Look, if everything is working fine, then don’t sweat it. If you start plateauing, burning out, etc., then go back to basics or back off and recuperate. Always remember, though, in general you should build your program “down in intensity”–in other words most demanding stuff first, isolation stuff, if at all, last. You seem to be doing fine.

And please, do myself and Eric Cressey a favor and ditch the behind the neck presses. Unless you’re a competitive Olympic lifter, or training to be one. Even then, I’d be careful. Use a regular mil press or something. Just not behind the neck.

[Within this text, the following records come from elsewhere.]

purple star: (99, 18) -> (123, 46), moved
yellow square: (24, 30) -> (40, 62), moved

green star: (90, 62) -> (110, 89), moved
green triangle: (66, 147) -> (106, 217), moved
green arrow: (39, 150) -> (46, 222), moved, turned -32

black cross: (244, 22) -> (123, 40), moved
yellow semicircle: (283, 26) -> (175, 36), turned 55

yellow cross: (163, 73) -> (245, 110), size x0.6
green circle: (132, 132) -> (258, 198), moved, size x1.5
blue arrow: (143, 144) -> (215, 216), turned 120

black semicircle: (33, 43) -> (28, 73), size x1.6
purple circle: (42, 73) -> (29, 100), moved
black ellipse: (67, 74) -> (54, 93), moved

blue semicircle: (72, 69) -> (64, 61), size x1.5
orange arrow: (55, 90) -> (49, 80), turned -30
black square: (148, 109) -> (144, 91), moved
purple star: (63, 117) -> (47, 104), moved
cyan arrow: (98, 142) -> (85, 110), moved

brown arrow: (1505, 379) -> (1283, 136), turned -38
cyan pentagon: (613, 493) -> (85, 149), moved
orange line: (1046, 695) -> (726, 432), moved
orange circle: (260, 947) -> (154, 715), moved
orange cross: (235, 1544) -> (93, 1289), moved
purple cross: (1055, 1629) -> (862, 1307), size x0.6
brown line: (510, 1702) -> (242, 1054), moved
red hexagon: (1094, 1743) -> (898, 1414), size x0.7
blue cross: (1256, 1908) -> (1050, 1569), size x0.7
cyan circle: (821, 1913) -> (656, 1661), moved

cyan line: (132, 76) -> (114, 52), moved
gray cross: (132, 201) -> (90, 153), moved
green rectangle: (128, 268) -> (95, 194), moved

One major problem I see is the complete and utter lack of deadlifting. It’ll help your form in front squats (stronger lower/upper back), and your strength in every other major lift (cleans, squats, etc). Ditch leg curls (if you want to do them one day a week, fine, but at least cut back a little), prioritize deadlifts. Check this site for technique.

Also, you need to row more, or at least some. Chin-ups too. Upper back work in general will help your front squat form.

I do front squats with arms crossed, and the problem is that the bar always seems to move off my delts.

What days do you suggest I do deadlifts and rows?

Not bad but I think most people would say cut down on the number of exercises you do per session. I think you’d be better following something very similar and doing 4-5 exercises 3x a week. Cut out the isolation and do something like one push/one pull for upper body each day along with a squat//dl variation and something else.

[quote]BlueDevil44 wrote:
I do front squats with arms crossed, and the problem is that the bar always seems to move off my delts.

What days do you suggest I do deadlifts and rows?[/quote]

I would learn to do it the olympic way. I haven’t seen many who can support more than 225 with the arms crossed variation, and from the sounds of it you’d like to become a big strong dude who will be front squatting way more than that. If you lack the wrist flexibility:

A. Stretch.
B. You can rig up this thing using straps that works pretty well. I’ve seen pictures on here somewhere.

If I were you I might look at Chad Waterbury’s Total-Body Training for advice on program design-- very similar to what you are doing now.

One thing I’d like to point out is that you start each workout with an upper body pressing movement. Rotate your exercises so that you move between starting with an upper body push, upper body pull, lower body hip dominant, lower body quad dominant.

Unless if by “(Cycle)” you mean you shuffle the exercises around.